I just did a random sample on properties they’re advertising as “bank owned” with no broker assigned in my state. Most are old REOs that have since been sold to a new party that is NOT in foreclosure, at least not in the public record. This appears to be a screw up. big shocker there….
A few of the houses on the goof list are ones I have seen and they have sold. Many are ones currently for sale and have a broker assigned. The ones with “no broker assigned” may be unsold additions to the list. I do know of a couple of houses in foreclosure with CFC that are not on the list! My conclusion at this point is the 89,000 REO listed with no broker assigned are going to be on the market soon.
My home is definitely REO by Countrywide. It’s already gone through the foreclosure process. It never appeared on the Countrywide site and still hasn’t as of today even though the foreclosure happened months ago. I think it’s going to end up at a second auction with one of the brokers soon. Long and short of it they are underreporting their foreclosures and I’m proof of that.
Countrywide is playing with the numbers. My home is listed as of last night and lists the correct realtor whose sign was in the front yard. Today and every other day it’s not there, so they are 100% playing games with their data.
I went ahead and checked about 5 other listings. Several are accounts they serviced that have foreclosed and are not re-sold, 1 was like mine.
Whatever got added last night, I’m going to guess at least 5-10% are legitimate foreclosures not reported. Worse, some are like mine that have NEVER been reported and are 1/2 a year old.

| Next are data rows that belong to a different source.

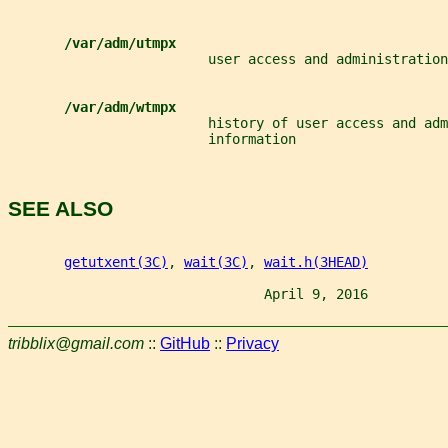
/var/adm/utmpx
                         user access and administration
/var/adm/wtmpx
                         history of user access and adm
                         information
SEE ALSO
getutxent(3C)
, 
wait(3C)
, 
wait.h(3HEAD)
                                April 9, 2016          
tribblix@gmail.com
::
GitHub
::
Privacy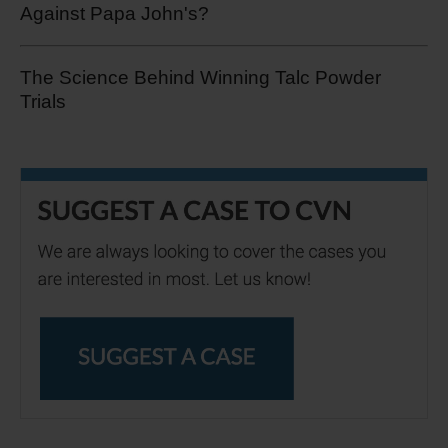
Against Papa John's?
The Science Behind Winning Talc Powder
Trials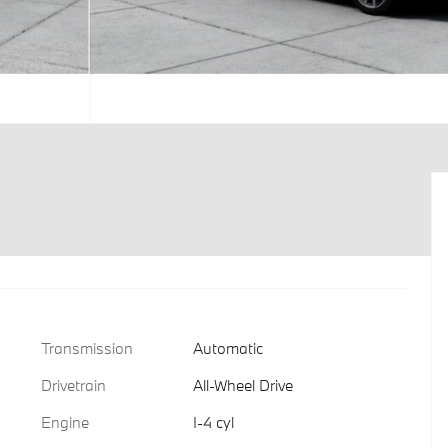
Transmission
Automatic
Drivetrain
All-Wheel Drive
Engine
I-4 cyl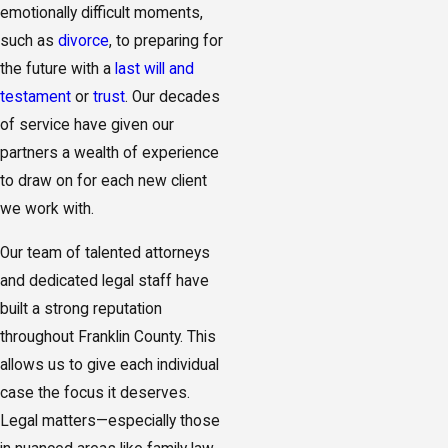
emotionally difficult moments,
such as
divorce
, to preparing for
the future with a
last will and
testament
or
trust
. Our decades
of service have given our
partners a wealth of experience
to draw on for each new client
we work with.
Our team of talented attorneys
and dedicated legal staff have
built a strong reputation
throughout Franklin County. This
allows us to give each individual
case the focus it deserves.
Legal matters—especially those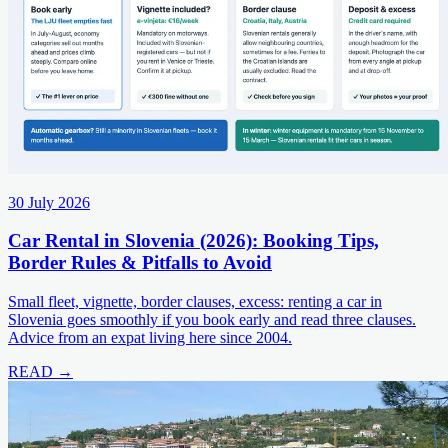
30 July 2026
Car Rental in Slovenia (2026): Booking Tips,
Border Rules & Pitfalls to Avoid
Small fleet, vignette, border clauses, excess: renting a car in
Slovenia goes smoothly if you book early and read three clauses.
Advice from an expat living here since 2004.
READ →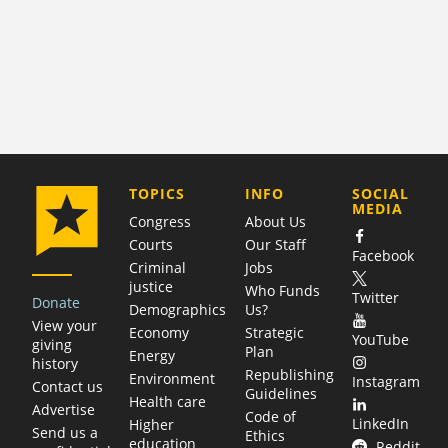
COMPANY
TOPICS
INFO
SOCIAL
MEDIA
Congress
About Us
Courts
Our Staff
Facebook
Criminal
Jobs
justice
Who Funds
Twitter
Donate
Demographics
Us?
View your
Economy
Strategic
YouTube
giving
Plan
Energy
history
Republishing
Environment
Instagram
Contact us
Guidelines
Health care
Advertise
Code of
LinkedIn
Higher
Send us a
Ethics
education
Reddit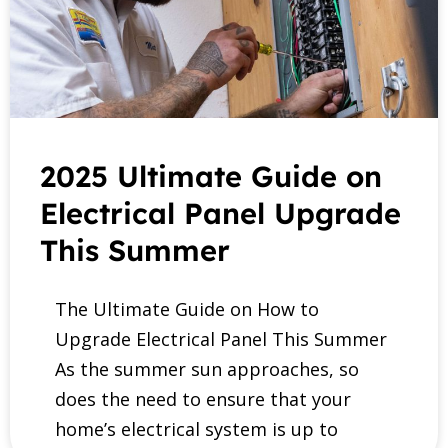
2025 Ultimate Guide on
Electrical Panel Upgrade
This Summer
The Ultimate Guide on How to
Upgrade Electrical Panel This Summer
As the summer sun approaches, so
does the need to ensure that your
home’s electrical system is up to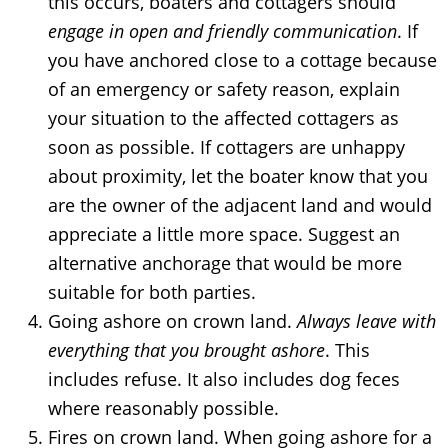
this occurs, boaters and cottagers should
engage in open and friendly communication
. If
you have anchored close to a cottage because
of an emergency or safety reason, explain
your situation to the affected cottagers as
soon as possible. If cottagers are unhappy
about proximity, let the boater know that you
are the owner of the adjacent land and would
appreciate a little more space. Suggest an
alternative anchorage that would be more
suitable for both parties.
Going ashore on crown land.
Always leave with
everything that you brought ashore
. This
includes refuse. It also includes dog feces
where reasonably possible.
Fires on crown land. When going ashore for a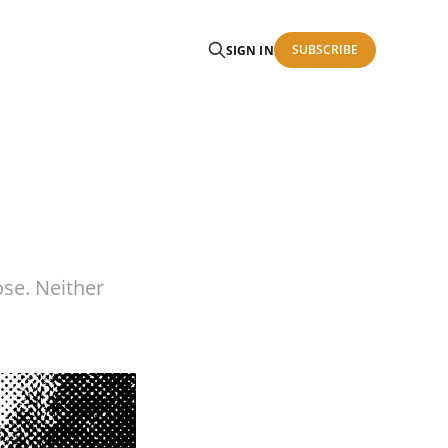
SUBSCRIBE
SIGN IN
ose. Neither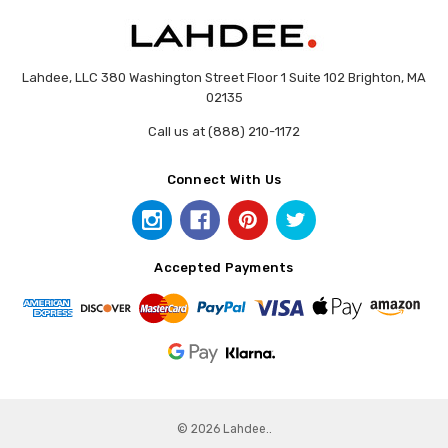
Lahdee, LLC 380 Washington Street Floor 1 Suite 102 Brighton, MA
02135
Call us at (888) 210-1172
Connect With Us
Accepted Payments
© 2026 Lahdee..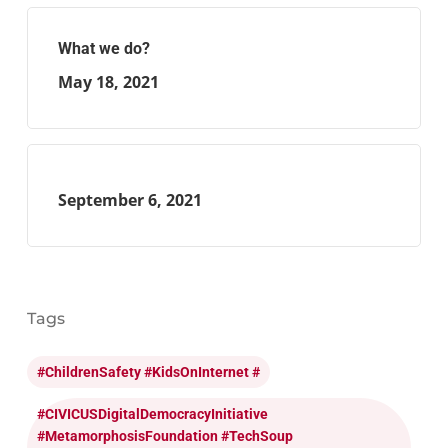
What we do?
May 18, 2021
September 6, 2021
Tags
#ChildrenSafety #KidsOnInternet #
#CIVICUSDigitalDemocracyInitiative
#MetamorphosisFoundation #TechSoup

I visited three Yorba Linda properties mistakenly (?) posted on CFC’s website on 10/23, and observed all three are vacant properties in various states of distress compared to owner occupied properties. These properties were never listed as CFC REOs prior to 10/23.
Is 195,495 an accidental master list posting of foreclosures for all the properties Countrywide services? Are some of the listings part of the bailout program?
Whatever the answer is, Countrywide made a mistake somewhere. Countrywide has done nothing but make mistakes for years, so another one on the pile should not be so surprising.